Ana içeriğe atla
Image
yerelleşme savunuculuk grubu
Share

Yerelleşme Ne Demek?

Hayata Destek Derneği, İnsan Kaynağını Geliştirme Vakfı (İKGV) ve Sivil Toplum Geliştirme Merkezi’nin (STGM) inisiyatifiyle ilerleyen Yerelleşme Savunuculuk Grubu olarak, insani yardımı iyileştirmeyi hedefleyen ‘yerelleşme’ye inanıyor ve bu konunun gündemden düşmemesini önemsiyoruz.
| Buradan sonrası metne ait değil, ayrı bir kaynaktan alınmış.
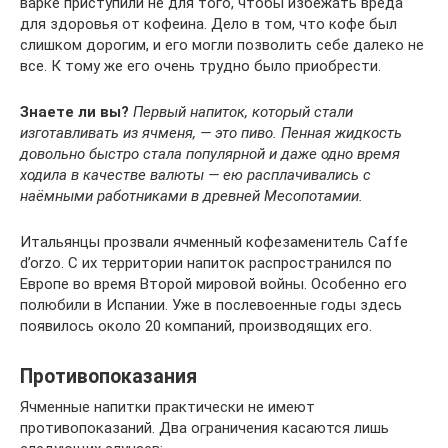
варке приступили не для того, чтобы избежать вреда
для здоровья от кофеина. Дело в том, что кофе был
слишком дорогим, и его могли позволить себе далеко не
все. К тому же его очень трудно было приобрести.
Знаете ли вы?
Первый напиток, который стали
изготавливать из ячменя, — это пиво. Пенная жидкость
довольно быстро стала популярной и даже одно время
ходила в качестве валюты — ею расплачивались с
наёмными работниками в древней Месопотамии.
Итальянцы прозвали ячменный кофезаменитель Caffe
d’orzo. С их территории напиток распространился по
Европе во время Второй мировой войны. Особенно его
полюбили в Испании. Уже в послевоенные годы здесь
появилось около 20 компаний, производящих его.
Противопоказания
Ячменные напитки практически не имеют
противопоказаний. Два ограничения касаются лишь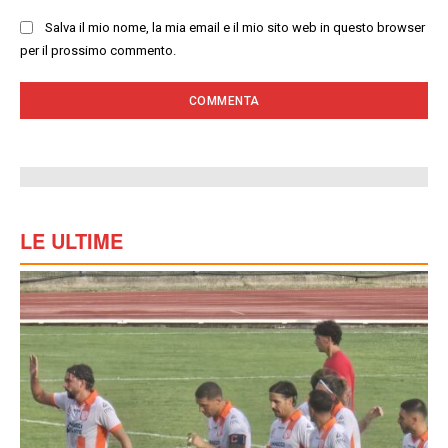
Salva il mio nome, la mia email e il mio sito web in questo browser
per il prossimo commento.
LE ULTIME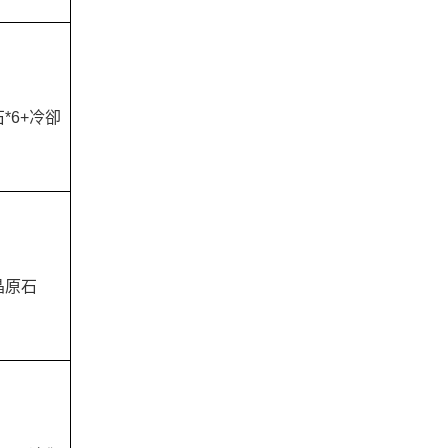
*6+冷卻
晶原石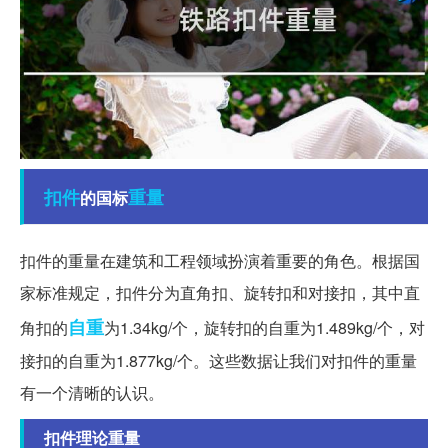
扣件
重量
的国标
扣件的重量在建筑和工程领域扮演着重要的角色。根据国
家标准规定，扣件分为直角扣、旋转扣和对接扣，其中直
自重
角扣的
为1.34kg/个，旋转扣的自重为1.489kg/个，对
接扣的自重为1.877kg/个。这些数据让我们对扣件的重量
有一个清晰的认识。
扣件理论重量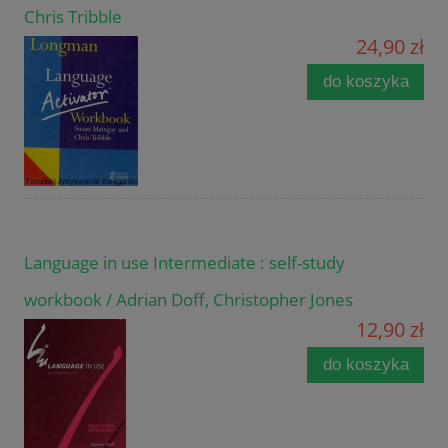
Chris Tribble
24,90 zł
do koszyka
Language in use Intermediate : self-study
workbook / Adrian Doff, Christopher Jones
12,90 zł
do koszyka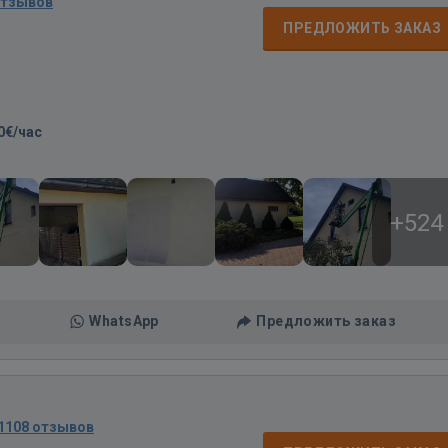
отзывов
ПРЕДЛОЖИТЬ ЗАКАЗ
0€/час
+524
WhatsApp
Предложить заказ
1108 отзывов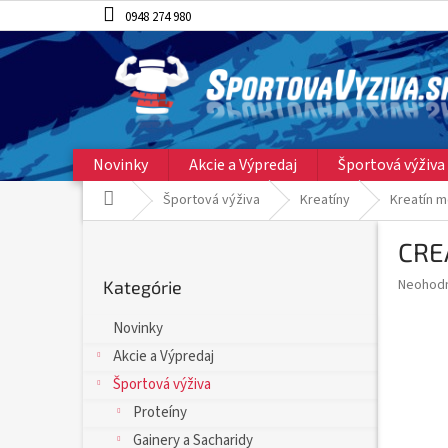
Prejsť
0948 274 980
na
obsah
Novinky
Akcie a Výpredaj
Športová výživa
Domov
Športová výživa
Kreatíny
Kreatín 
B
CRE
o
Preskočiť
č
Priemer
Neohod
Kategórie
kategórie
n
hodnote
ý
produkt
Novinky
p
je
Akcie a Výpredaj
0,0
a
z
n
Športová výživa
5
e
Proteíny
hviezdič
l
Gainery a Sacharidy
Tam da bu sebeple bir dizi yayına başlıyoruz.

#YerelleşmeNeDemek isimli bu dizide, bütün üyelerimiz ‘yerelleşme’nin kendileri için ne anlama geldiğini tarif edecek; yerelleşmenin sahadaki karşılığını açıklayacak ve çabalarının çıktılarını paylaşacak.
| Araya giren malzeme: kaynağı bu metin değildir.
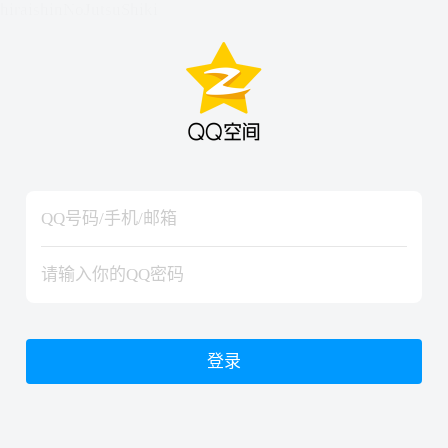
hiraishinNoJutsuShiki
hiraishinNoJutsuShiki
登录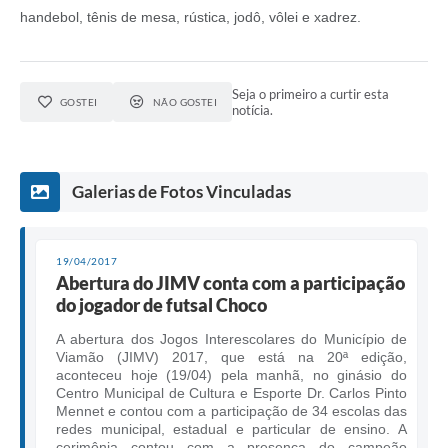
handebol, tênis de mesa, rústica, jodô, vôlei e xadrez.
Seja o primeiro a curtir esta
GOSTEI
NÃO GOSTEI
notícia.
Galerias de Fotos Vinculadas
19/04/2017
Abertura do JIMV conta com a participação
do jogador de futsal Choco
A abertura dos Jogos Interescolares do Município de
Viamão (JIMV) 2017, que está na 20ª edição,
aconteceu hoje (19/04) pela manhã, no ginásio do
Centro Municipal de Cultura e Esporte Dr. Carlos Pinto
Mennet e contou com a participação de 34 escolas das
redes municipal, estadual e particular de ensino. A
cerimônia contou com a presença do campeão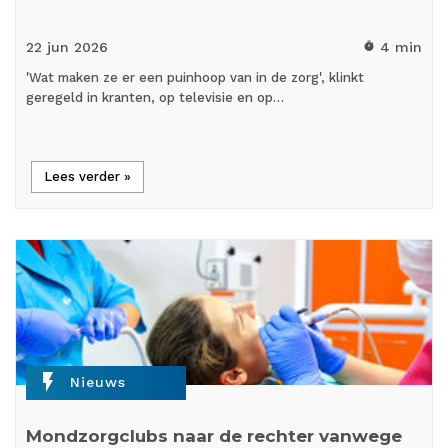
22 jun
2026
4 min
timer
'Wat maken ze er een puinhoop van in de zorg', klinkt
geregeld in kranten, op televisie en op…
Lees verder »
flash_on
Nieuws
Mondzorgclubs naar de rechter vanwege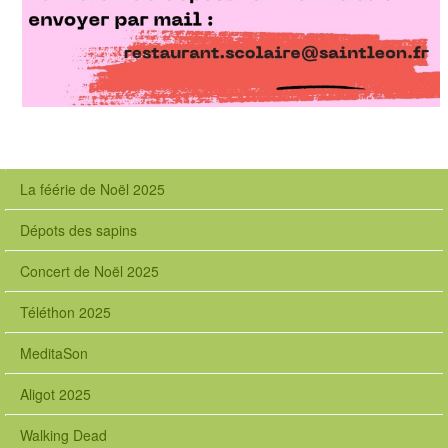
La féérie de Noël 2025
Dépots des sapins
Concert de Noël 2025
Téléthon 2025
MeditaSon
Aligot 2025
Walking Dead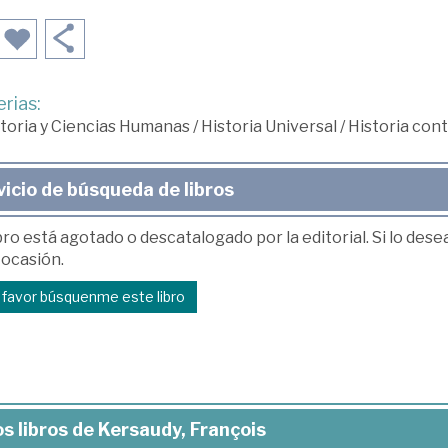
rias:
toria y Ciencias Humanas
/
Historia Universal
/
Historia co
vicio de búsqueda de libros
bro está agotado o descatalogado por la editorial. Si lo des
 ocasión.
r favor búsquenme este libro
s libros de Kersaudy, François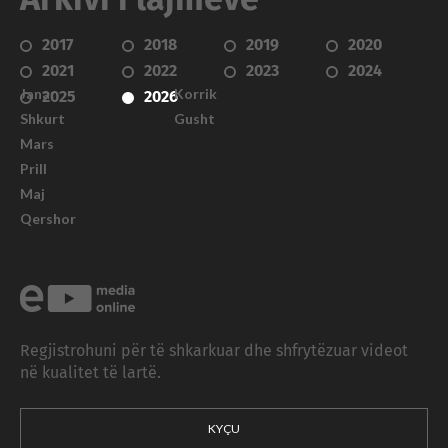
2017
2018
2019
2020
2021
2022
2023
2024
Janar
Korrik
2025
2026
Shkurt
Gusht
Mars
Prill
Maj
Qershor
Regjistrohuni për të shkarkuar dhe shfrytëzuar videot
në kualitet të lartë.
KYÇU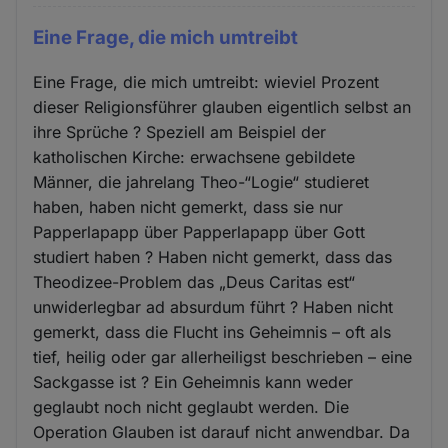
Eine Frage, die mich umtreibt
Eine Frage, die mich umtreibt: wieviel Prozent
dieser Religionsführer glauben eigentlich selbst an
ihre Sprüche ? Speziell am Beispiel der
katholischen Kirche: erwachsene gebildete
Männer, die jahrelang Theo-“Logie“ studieret
haben, haben nicht gemerkt, dass sie nur
Papperlapapp über Papperlapapp über Gott
studiert haben ? Haben nicht gemerkt, dass das
Theodizee-Problem das „Deus Caritas est“
unwiderlegbar ad absurdum führt ? Haben nicht
gemerkt, dass die Flucht ins Geheimnis – oft als
tief, heilig oder gar allerheiligst beschrieben – eine
Sackgasse ist ? Ein Geheimnis kann weder
geglaubt noch nicht geglaubt werden. Die
Operation Glauben ist darauf nicht anwendbar. Da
Yerelleşme, ne kadar konuşulursa o kadar iyi… İnsani yardım ne kadar yerelleşirse o kadar etkili…

Yerelleşme Nedir?

İnsani yardım bağlamında yerelleşme ‘afetten etkilenmiş toplulukların ihtiyaçlarının en etkili, verimli ve ilkeli bir şekilde karşılanması için yerelin güçlendirilmesi’ şeklinde tarif edilebilir. 
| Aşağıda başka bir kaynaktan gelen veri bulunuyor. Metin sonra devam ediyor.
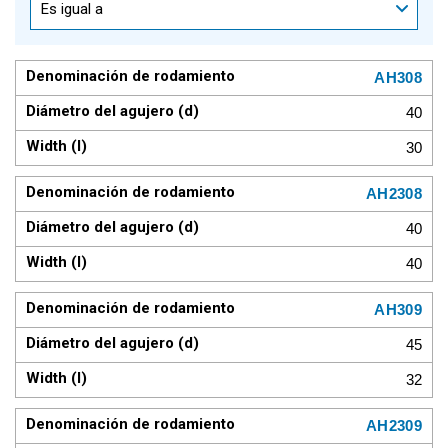
Es igual a
AH308
40
30
AH2308
40
40
AH309
45
32
AH2309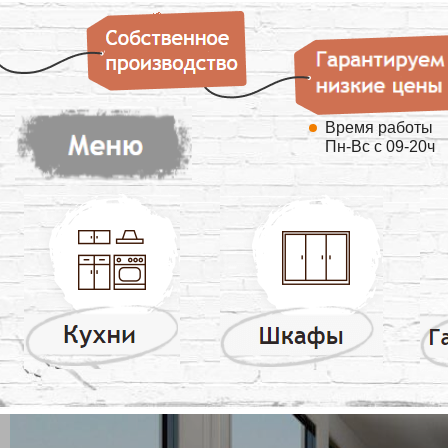
Время работы
Пн-Вс с 09-20ч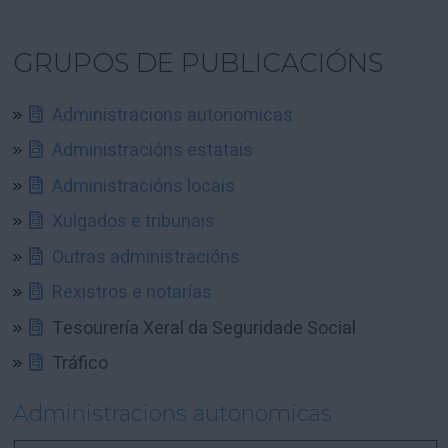
GRUPOS DE PUBLICACIÓNS
Administracions autonomicas
Administracións estatais
Administracións locais
Xulgados e tribunais
Outras administracións
Rexistros e notarías
Tesourería Xeral da Seguridade Social
Tráfico
Administracions autonomicas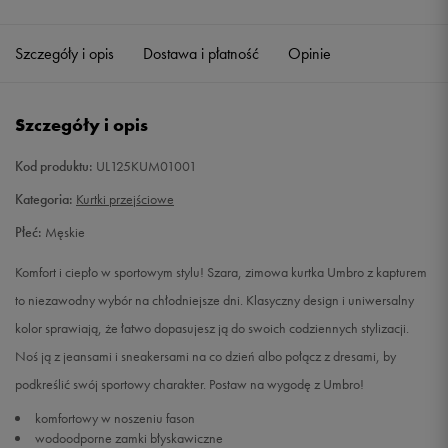
Szczegóły i opis
Dostawa i płatność
Opinie
Szczegóły i opis
Kod produktu:
UL125KUM01001
Kategoria:
Kurtki przejściowe
Płeć:
Męskie
Komfort i ciepło w sportowym stylu! Szara, zimowa kurtka Umbro z kapturem
to niezawodny wybór na chłodniejsze dni. Klasyczny design i uniwersalny
kolor sprawiają, że łatwo dopasujesz ją do swoich codziennych stylizacji.
Noś ją z jeansami i sneakersami na co dzień albo połącz z dresami, by
podkreślić swój sportowy charakter. Postaw na wygodę z Umbro!
komfortowy w noszeniu fason
wodoodporne zamki błyskawiczne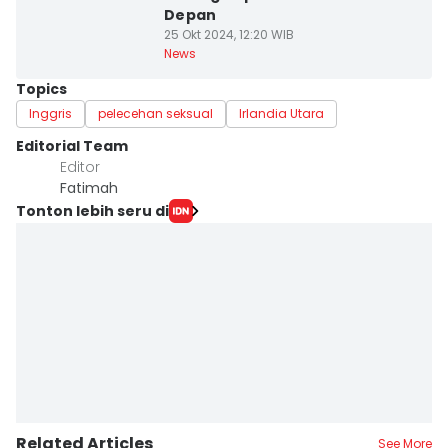
Depan
25 Okt 2024, 12:20 WIB
News
Topics
Inggris
pelecehan seksual
Irlandia Utara
Editorial Team
Editor
Fatimah
Tonton lebih seru di
Related Articles
See More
Yerelin güçlendirmesi, hem yerel aktörlerin (STÖ’ler, kamu /yerel yönetim), hem de etkilenmiş birey ve toplulukların kapasitelerini desteklemeyi ifade eder.  Yerelleşme insani yardım çalışmalarında etkinlik ve verimliliğin, güç dengelerinin değişimi ile mümkün olduğunu teslim eder. Yerel aktörlerin insani yardımda politika ve uygulamaya dair karar mekanizmalarına etkin katılımı, özellikle finansal alanda daha çok kaynağın yerele aktarılması ile sağlanabilir. 

Yerelleşme insani yardım gündemine ilk kez Mayıs 2016’daki ilki İstanbul’da düzenlenen İnsani Yardım Zirvesi’nde oturdu. STÖ’lerin, BM ajanslarının, akademinin, kamu kurumlarının, özel sektörün ve siyaset insanlarının bir araya geldiği toplantıda, yerelleşme, insani yardım sisteminin mevcut kusurlarını iyileştirmek üzere ortaya atılan ve en fazla kabul gören çözüm önerisi olarak karşımıza çıktı. Zirvede, Türkçeye ‘Büyük Uzlaşma’ diye çevrilen ‘Grand Bargain’ anlaşması ile yerelleşme taahhütleri imzalandı. Akabinde kurulan küresel ve bölgesel ağlar, insani yardımı daha yerel, daha az bürokratik hâle getirecek bu taahhütlerini takip etmeye başladı.

Büyük Uzlaşma (Grand Bargain) ile;

  • İnsani yardım zincirinde daha çok şeffaflık,
  • Küresel fonların yerel aktörlere aktarılması,
  • Yerel paydaşların liderliğine ve kapasitelerine yatırım,
  • Hibelere erişimde donör kurallarının esnetilmesi,
  • Raporlama yükünün azaltılması,
  • Fonların uzun süreli (çok-yıllı) verilmesi,
  • Akit yardımı programlarının artması hedeflendi. 

Uzlaşmaya, bugüne kadar aralarında donörler, BM ajansları ve uluslararası STÖ’ler bulunan 63 kurum imzasını attı.